Companies House will draw on mechanisms similar to those used by HMRC, where applicants demonstrate a legitimate interest in disclosures from HMRC’s trust registration service. The registrar may request additional information or evidence to determine an application or refer a question to another party who they consider may be able to assist in determining the application. With extensive experience in handling sensitive requests, Companies House is well prepared; it has contingency plans to manage any surge in applications promptly and efficiently. I note that a nominal fee will be required of applicants to make sure that this is cost-neutral with regard to the Government. I think that covers most of those questions, but do correct me if I am wrong.
I shall now move on to the questions asked by the noble Lord, Lord Sharpe, about what legitimate interest is, how it is pursued and followed up, and what the application process is. To apply for access to information about a specific trust, applicants must provide their personal information, the name of the trust related to the relevant protected trust information, and the overseas entity’s name and ID. Applicants seeking trust information related to minors or bulk access—that is, applying for information on more than one trust in a single attempt —must demonstrate a legitimate interest, such as investigating money laundering, tax evasion, terrorist financing or a breach of sanctions imposed by regulations under the Sanctions and Anti-Money Laundering Act 2018. They must provide a statement to Companies House that they are requesting the relevant protected trusts’ information to further their investigation and a statement of how they plan to use the information. Companies House is not obliged to disclose the information if it could prejudice an ongoing criminal investigation or adversely affect national security; if it involves a pension scheme; and where the individual has applied for protection.
With regard to how someone will show that they are investigating money laundering et cetera for the legitimate interest test, applicants are expected to provide comprehensive details of the investigation that they are undertaking, supported by evidence to demonstrate the legitimacy and seriousness of their request. This will help ensure that applications are valid and that the process is not misused.
I think that you talk to the problem at hand, which is how you balance off disclosure from harm. There will often be legitimate reasons for wanting to access this information, but there are also legitimate reasons why you would not want someone to have that information. I do not think that this is a policy where you can describe a single selection, or parameters, that will defend both sides, which is the exact reason for this process, I believe.
The applicant who requires the information has to give full and detailed information as to their identity and why they would need the information, and the individual whose details are being disclosed has the opportunity to write and say that this is information that could cause them harm were it to be disclosed—and proactively make that statement, so that the registrar has the ability to protect those interests. Then it is the registrar’s role to take that information and ensure that they are getting that balance right. They have the information about the applicant, and they can make that judgment based on whether something is a legitimate interest and this is not a bulk access—someone trying to get the full list of all the trustees so that they can sell their local accountancy advice, or whatever that motivation is. On the other hand, they also have the register for people who believe that interest would be detrimental to their personal ability. Their role is to balance the two, providing that transparency but also protecting them from harm.
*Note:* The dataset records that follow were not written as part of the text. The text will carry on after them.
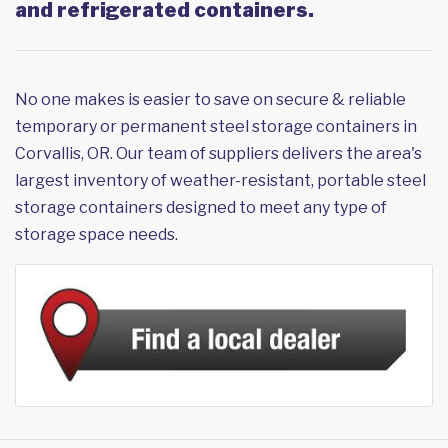
and refrigerated containers.
No one makes is easier to save on secure & reliable
temporary or permanent steel storage containers in
Corvallis, OR. Our team of suppliers delivers the area's
largest inventory of weather-resistant, portable steel
storage containers designed to meet any type of
storage space needs.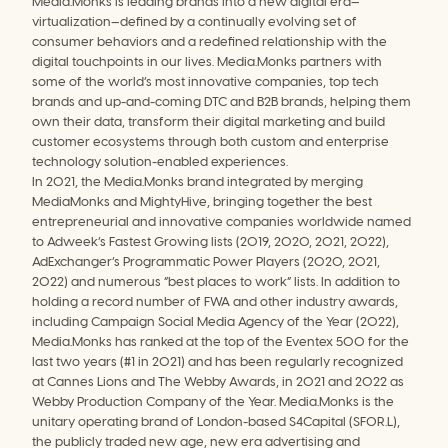
Media.Monks is leading brands into a new digital era—
virtualization—defined by a continually evolving set of 
consumer behaviors and a redefined relationship with the 
digital touchpoints in our lives. Media.Monks partners with 
some of the world’s most innovative companies, top tech 
brands and up-and-coming DTC and B2B brands, helping them 
own their data, transform their digital marketing and build 
customer ecosystems through both custom and enterprise 
technology solution-enabled experiences.
In 2021, the Media.Monks brand integrated by merging 
MediaMonks and MightyHive, bringing together the best 
entrepreneurial and innovative companies worldwide named 
to Adweek’s Fastest Growing lists (2019, 2020, 2021, 2022), 
AdExchanger’s Programmatic Power Players (2020, 2021, 
2022) and numerous “best places to work” lists. In addition to 
holding a record number of FWA and other industry awards, 
including Campaign Social Media Agency of the Year (2022), 
Media.Monks has ranked at the top of the Eventex 500 for the 
last two years (#1 in 2021) and has been regularly recognized 
at Cannes Lions and The Webby Awards, in 2021 and 2022 as 
Webby Production Company of the Year. Media.Monks is the 
unitary operating brand of London-based S4Capital (SFOR.L), 
the publicly traded new age, new era advertising and 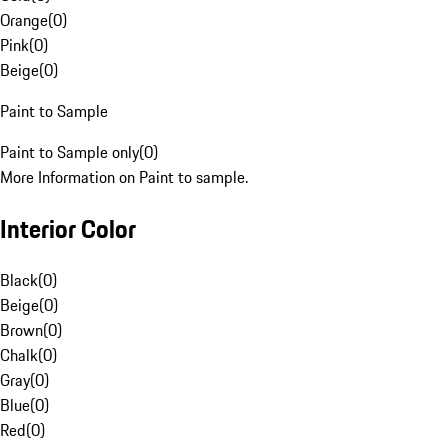
Orange
(
0
)
Pink
(
0
)
Beige
(
0
)
Paint to Sample
Paint to Sample only
(
0
)
More Information on Paint to sample.
Interior Color
Black
(
0
)
Beige
(
0
)
Brown
(
0
)
Chalk
(
0
)
Gray
(
0
)
Blue
(
0
)
Red
(
0
)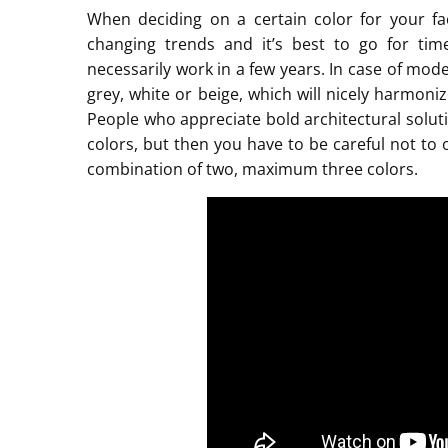
When deciding on a certain color for your fa
changing trends and it’s best to go for time
necessarily work in a few years. In case of moder
grey, white or beige, which will nicely harmoni
People who appreciate bold architectural solu
colors, but then you have to be careful not to ov
combination of two, maximum three colors.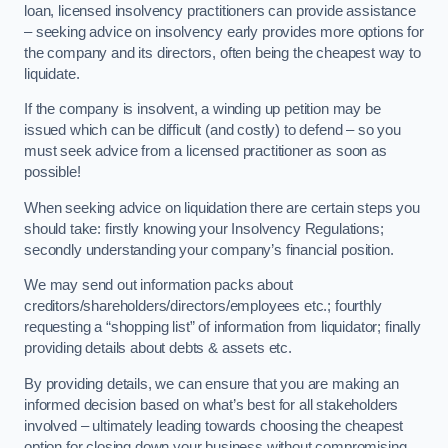
loan, licensed insolvency practitioners can provide assistance
– seeking advice on insolvency early provides more options for
the company and its directors, often being the cheapest way to
liquidate.
If the company is insolvent, a winding up petition may be
issued which can be difficult (and costly) to defend – so you
must seek advice from a licensed practitioner as soon as
possible!
When seeking advice on liquidation there are certain steps you
should take: firstly knowing your Insolvency Regulations;
secondly understanding your company’s financial position.
We may send out information packs about
creditors/shareholders/directors/employees etc.; fourthly
requesting a “shopping list” of information from liquidator; finally
providing details about debts & assets etc.
By providing details, we can ensure that you are making an
informed decision based on what’s best for all stakeholders
involved – ultimately leading towards choosing the cheapest
option for closing down your business without compromising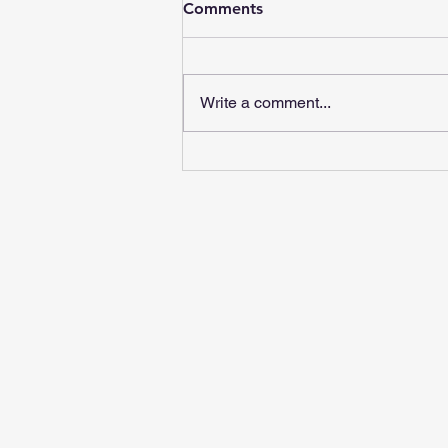
Comments
Write a comment...
Red Flags in Chiropractic
Care: What to Watch For |
Move Chiropractic Angier
NC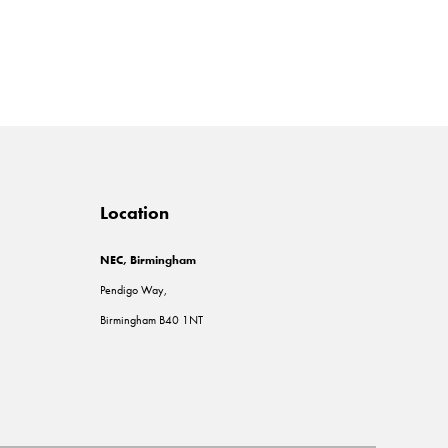
Location
NEC, Birmingham
Pendigo Way,
Birmingham B40 1NT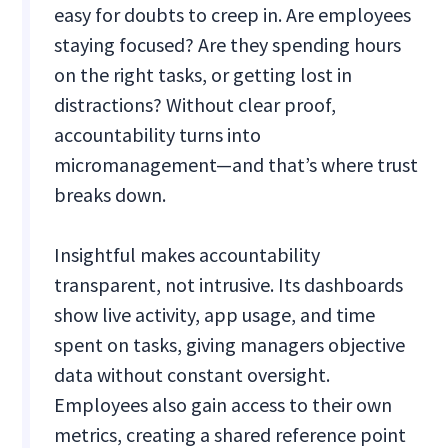
easy for doubts to creep in. Are employees
staying focused? Are they spending hours
on the right tasks, or getting lost in
distractions? Without clear proof,
accountability turns into
micromanagement—and that’s where trust
breaks down.
Insightful makes accountability
transparent, not intrusive. Its dashboards
show live activity, app usage, and time
spent on tasks, giving managers objective
data without constant oversight.
Employees also gain access to their own
metrics, creating a shared reference point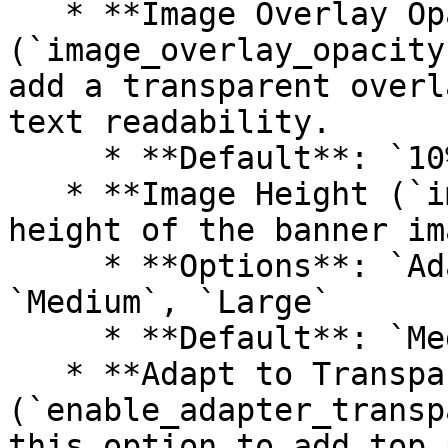
   * **Image Overlay Opacity 
(`image_overlay_opacity
add a transparent overl
text readability.

     * **Default**: `10%`

   * **Image Height (`image_height`)**: Choose the 
height of the banner ima
     * **Options**: `Adapt to image`, `Small`, 
`Medium`, `Large`

     * **Default**: `Medium`

   * **Adapt to Transparent Header 
(`enable_adapter_transp
this option to add top 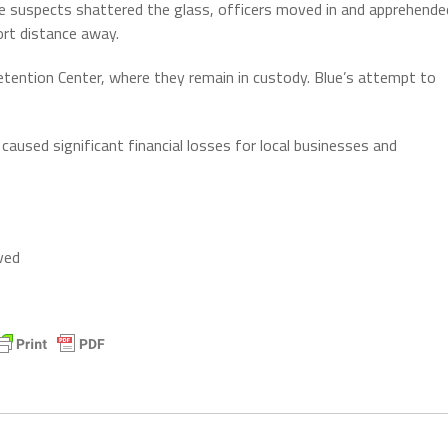
e suspects shattered the glass, officers moved in and apprehende
ort distance away.
tention Center, where they remain in custody. Blue’s attempt to
caused significant financial losses for local businesses and
ved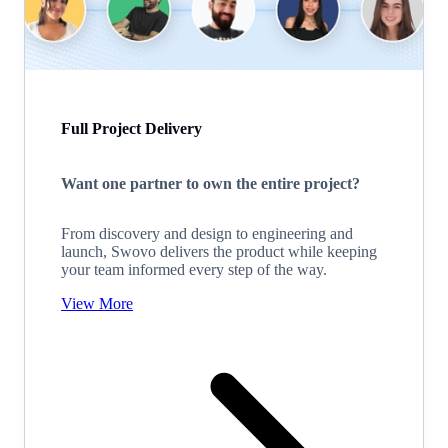
Full Project Delivery
Want one partner to own the entire project?
From discovery and design to engineering and
launch, Swovo delivers the product while keeping
your team informed every step of the way.
View More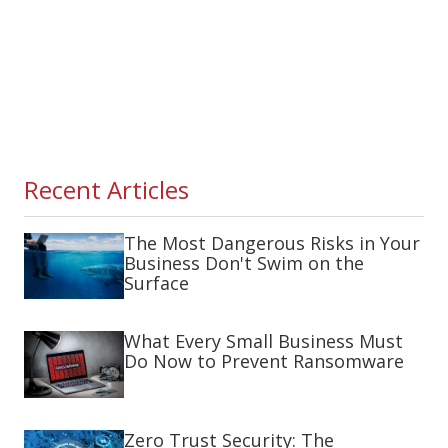
Recent Articles
The Most Dangerous Risks in Your
Business Don't Swim on the
Surface
What Every Small Business Must
Do Now to Prevent Ransomware
Zero Trust Security: The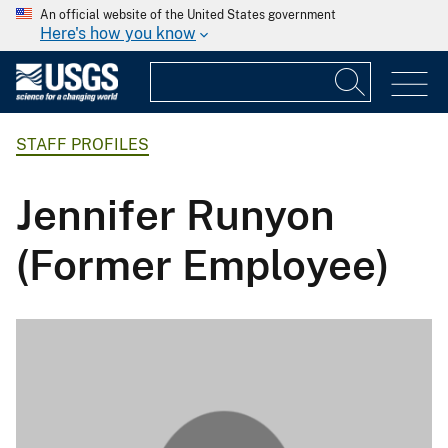
An official website of the United States government
Here's how you know
STAFF PROFILES
Jennifer Runyon
(Former Employee)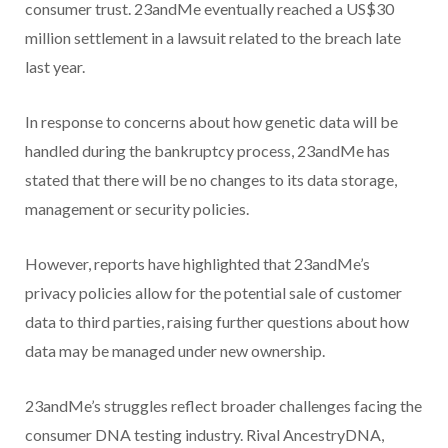
consumer trust. 23andMe eventually reached a US$30
million settlement in a lawsuit related to the breach late
last year.
In response to concerns about how genetic data will be
handled during the bankruptcy process, 23andMe has
stated that there will be no changes to its data storage,
management or security policies.
However, reports have highlighted that 23andMe’s
privacy policies allow for the potential sale of customer
data to third parties, raising further questions about how
data may be managed under new ownership.
23andMe’s struggles reflect broader challenges facing the
consumer DNA testing industry. Rival AncestryDNA,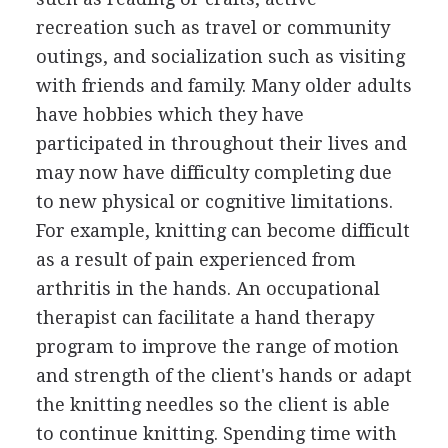
recreation such as travel or community
outings, and socialization such as visiting
with friends and family. Many older adults
have hobbies which they have
participated in throughout their lives and
may now have difficulty completing due
to new physical or cognitive limitations.
For example, knitting can become difficult
as a result of pain experienced from
arthritis in the hands. An occupational
therapist can facilitate a hand therapy
program to improve the range of motion
and strength of the client's hands or adapt
the knitting needles so the client is able
to continue knitting. Spending time with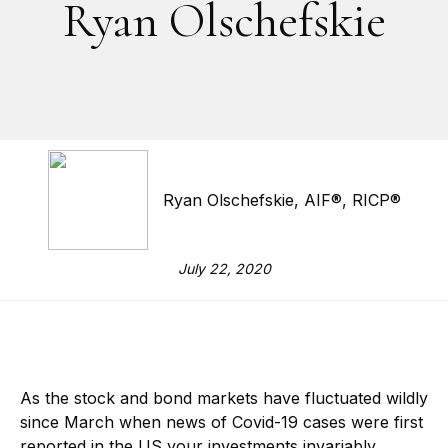
Ryan Olschefskie
Ryan Olschefskie, AIF®, RICP®
July 22, 2020
As the stock and bond markets have fluctuated wildly
since March when news of Covid-19 cases were first
reported in the US your investments invariably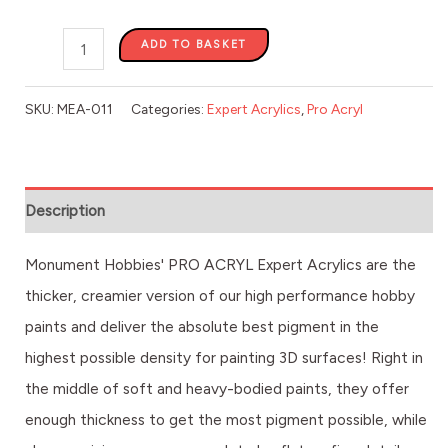
ADD TO BASKET
SKU:
MEA-011
Categories:
Expert Acrylics
,
Pro Acryl
Description
Monument Hobbies' PRO ACRYL Expert Acrylics are the
thicker, creamier version of our high performance hobby
paints and deliver the absolute best pigment in the
highest possible density for painting 3D surfaces! Right in
the middle of soft and heavy-bodied paints, they offer
enough thickness to get the most pigment possible, while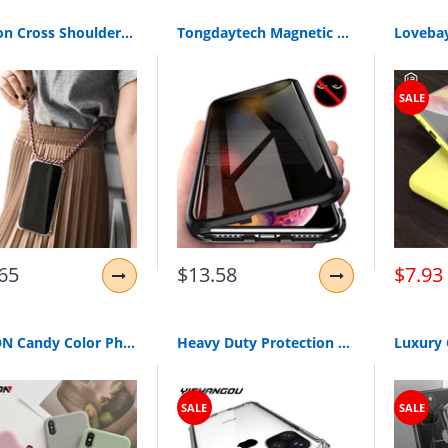
Fashion Cross Shoulder Strap Clear TPU Case For iPhone 11 Pro Max 11 Pro 11 XS Max XR XS X 7 8 6 6S Plus 5S SE Necklace Cover
Tongdaytech Magnetic Tempered Glass Privacy Metal Phone Case Coque 360 Magnet Antispy Protective Cover For Iphone XR XS X 11Pro MAX 8 7 6 Plus
SALE
65
$13.58
$7.93
USLION Candy Color Phone Case For iPhone XS 11 Pro Max XR XS Max X Plain Silicone Cover For iPhone 6 6S 7 8 Plus Soft TPU Case
Heavy Duty Protection Case For iPhone 11 Pro Max X XS Max Four Corner Strengthen Silicon Clear Cover For iPhone XR 6 6S 7 8 Plus
SALE
SALE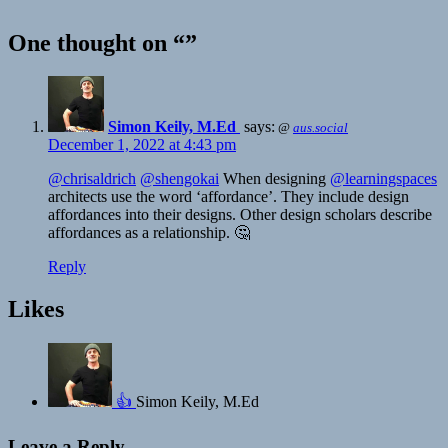
One thought on “”
Simon Keily, M.Ed ️‍
says:
@
aus.social
December 1, 2022 at 4:43 pm
@chrisaldrich
@shengokai
When designing
@learningspaces
architects use the word ‘affordance’. They include design
affordances into their designs. Other design scholars describe
affordances as a relationship. 🤔
Reply
Likes
👍
Simon Keily, M.Ed ️‍
Leave a Reply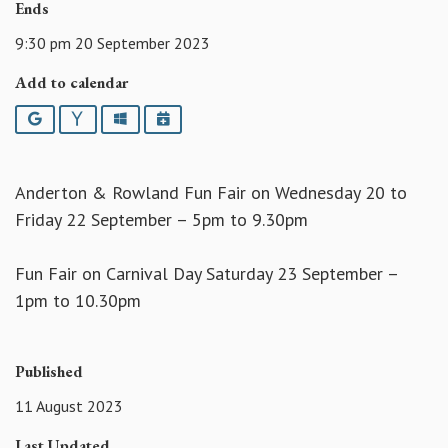
Ends
9:30 pm 20 September 2023
Add to calendar
Google
Yahoo
Outlook
iCalendar
Anderton & Rowland Fun Fair on Wednesday 20 to
Friday 22 September – 5pm to 9.30pm
Fun Fair on Carnival Day Saturday 23 September –
1pm to 10.30pm
Published
11 August 2023
Last Updated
I am sorry to labour the point, but the way in which it is being depicted is as if people will accept the registrar’s ruling and say, “Oh, yeah, right, I understand why you’re not letting me do this”, or, “I understand why you’re letting this person look at my identity”. It seems to me that human nature will operate in exactly the opposite direction and that there will quickly be a huge backlog of people who do not agree with the registrar’s decision, one way or the other. There does not seem to be a defined appeal process. If it is all getting lumped into judicial review, we all know how long that takes and what it leads to—and if there is no system and it all ends at the registrar, there is huge pressure on the registrar to be right every time, which will be extraordinarily difficult. While I can understand how it is being described, my sense is that it will be a lot messier than that.
Just to add to that, I cannot see anywhere in the regulation where the registrar has to inform the subject of the application that an application is being made. I can see that they can, but I do not see that they have to.
(1 month, 3 weeks ago)
Lords ChamberWe are resetting the relationship with our European friends to strengthen ties, secure a broad-based security pact and tackle barriers to trade. We are working with the EU to identify areas where we can strengthen co-operation for mutual benefit, such as the economy, energy security and resilience. There will be issues that are difficult to resolve as well as areas that we will stand firm on, and we have been clear that there will be no return to freedom of movement, to the customs union or to the single market. We will work together and with respect to international law and shared institutions.
My Lords, I am glad the Minister mentioned the reset. Have the Government responded formally to the offer by the EU’s chief trade negotiator that the EU is interested in discussing with the UK the prospect of the UK joining the pan-Euro-Mediterranean convention?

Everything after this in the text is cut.